Ensuite, que la Terre est Balance.

Le jour où commence cette histoire, l’horoscope des Balances, dans la rubrique « Les Étoiles et Vous » de L’Écho de Tadfield, annonçait :

Balance, 24 septembre– 23 octobre.

Vous avez l’impression d’être au bout du rouleau et de tourner sans cesse en rond. Dans votre foyer et votre famille, d’importantes rivalités s’éternisent. Évitez les risques inutiles. Un ami jouera un rôle capital. Remettez les grandes décisions en attendant une embellie. Possibilités d’embarras gastriques, aujourd’hui : évitez les salades. Vous pourriez recevoir de l’aide d’une source inattendue.

Tout était rigoureusement exact, sauf l’histoire des salades.
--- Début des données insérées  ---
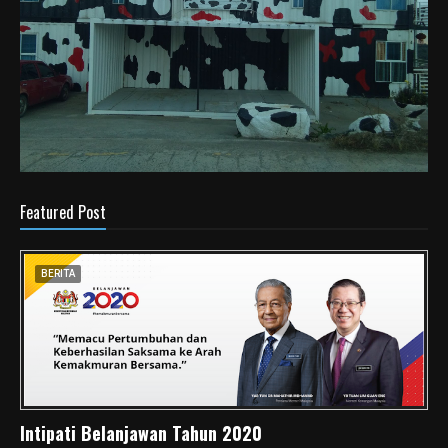
Featured Post
BERITA
Intipati Belanjawan Tahun 2020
Ce n’était pas pendant l’horreur d’une profonde nuit. L’ambiance aurait été plus appropriée, mais que voulez-vous ? On ne peut jamais compter sur le temps. Pour chaque savant fou qui bénéficie d’un orage providentiel la nuit où son Grand Œuvre, étalé sur la table du laboratoire, est enfin achevé, des dizaines d’autres restent assis à se tourner les pouces, pendant qu’Igor encaisse les heures supplémentaires.

Mais que le brouillard (avec risques de pluie, et des températures descendant jusqu’à huit degrés) n’abuse personne, en donnant l’impression que tout va bien. La nuit est douce, mais ça ne signifie pas que les forces des ténèbres ne sont pas à l’œuvre. Elles sont partout.

En permanence. Elles existent dans ce seul but.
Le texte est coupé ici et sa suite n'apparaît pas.